Face à cette nouvelle tendance polémique, des journalistes et politiciens expriment régulièrement leur inquiétude dans la presse nationale. Rodrigo Lara Restrepo est en première ligne. Député de la ville de Bogotá, représentant du parti de centre-droit Cambio Radical, ce jeune quadra militant est le fils de Rodrigo Lara Bonilla, le célèbre ministre de la Justice assassiné par Pablo Escobar en 1984 parce qu’il s’était opposé à son entrée en politique.
Rodrigo Lara Restrepo vit depuis son enfance avec ce deuil et refuse aujourd’hui de voir son pays céder à une “Escobar mania”. “C’est un phénomène minoritaire mais il faut faire attention à cette amnésie qui consiste à faire de ce type un héros”, nous confie-t-il, attablé à la terrasse d’un café dans le quartier d’affaires de Bogotá : “Les médias ont leur part de responsabilité. Des séries comme Narcos privilégient le spectacle aux dépens des faits historiques. Elles donnent une image plus humaine du personnage.”
“Un peu comme Scarface dans les cités françaises”
Pour expliquer la fascination qu’exerce l’ancien trafiquant sur la population colombienne, Rodrigo Lara Restrepo évoque les dommages d’une fracture générationnelle. “Les fans de ces séries sont des jeunes, ceux qui sont nés après les années 1980, qui n’ont pas vécu notre époque noire. Ils n’ont pas connu les attentats, ils ne savent pas qu’Escobar posait des bombes dans les avions, qu’il payait pour chaque flic abattu, qu’il est responsable de plusieurs milliers d’assassinats. Pour eux, c’est une figure de gangster romanesque et rebelle. Un peu comme l’est Scarface dans les cités françaises.”
Dans la capitale colombienne, les fans d’Escobar se retrouvent au cœur des quartiers noctambules comme Santa Fe ou La Candelaria, qui abritait jusqu’en 2014 un bar de death metal baptisé El Patrón, en référence au boss du cartel de Medellín.
“Pablo est un modèle de réussite pour les Colombiens”

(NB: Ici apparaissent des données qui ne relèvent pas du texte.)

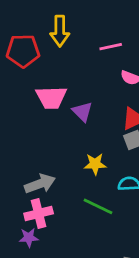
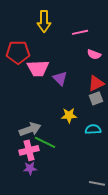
red pentagon: (23, 51) -> (18, 52), moved
green line: (98, 206) -> (45, 142), moved
purple star: (29, 238) -> (30, 168), moved

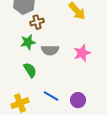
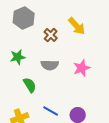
brown cross: (37, 22) -> (51, 35), moved, turned -32
green star: (28, 42) -> (18, 57), moved

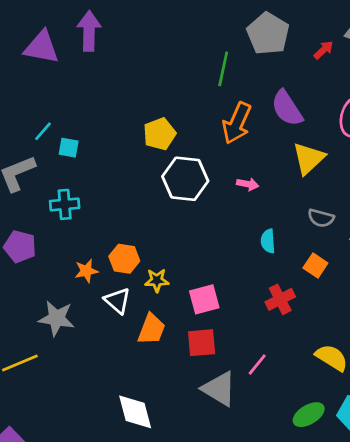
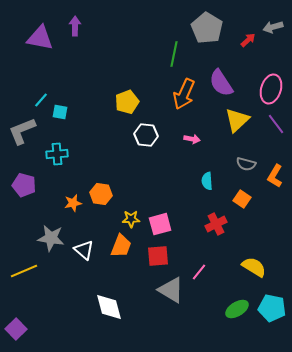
purple arrow: (89, 31) -> (75, 26), size x0.7
white hexagon: (185, 179) -> (146, 135), size x0.7
yellow star: (157, 280) -> (131, 219), moved
white triangle: (117, 301) -> (84, 250), moved

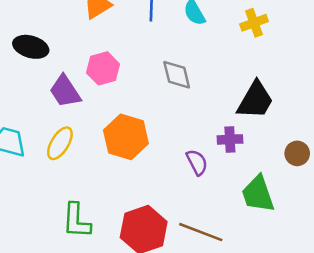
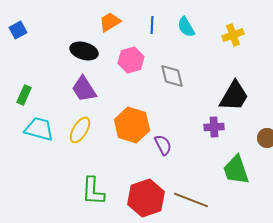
black ellipse: (31, 47) -> (84, 51), moved
pink hexagon: (103, 68) -> (131, 60), moved
purple semicircle: (197, 162) -> (163, 145), moved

Mais c’est au sud de la ville, dans la zone prolo de La María, que Jesus Ramiro Lopez nous a donné rendez-vous le soir du mercredi 4 mai. Looké comme un thug nord-américain, avec sa casquette New Era, son hoodie noir et ses bras recouverts de tatouages, ce jeune type à peine sorti de l’adolescence est un fana d’Escobar.
Il y a quatre ans,Jesus Ramiro Lopez lâchait ses études pour se lancer dans le rap sous le blaze de Vampi Escobar. “Ça faisait quelque temps que je produisais des sons en amateur, mais sans trouver mon identité. Et puis j’ai eu le déclic un soir, explique-t-il. J’ai vu Pablo Escobar dans un rêve. Il me disait d’insister dans le rap, de continuer sur cette voie et de m’adresser directement à lui dans mes chansons.”
Depuis, le jeune rappeur a publié sa première mixtape, 666, une série de morceaux sous perfusion trap dans lesquels il fait l’éloge de la culture du narcotrafic et des sicarios, les fameux hommes de main du cartel de Medellín. Interrogé sur les raisons de sa fascination pour Escobar, Jesus Ramiro Lopez se lance dans un discours confus sur la politique, Dieu, la corruption, et finit par nous lâcher son secret : “C’est l’argent, mec ! Pablo est un modèle de réussite pour les Colombiens. Il a débuté en vendant des clopes, de l’alcool de contrebande, et il a terminé sa carrière à la tête d’un empire. Du pur génie.”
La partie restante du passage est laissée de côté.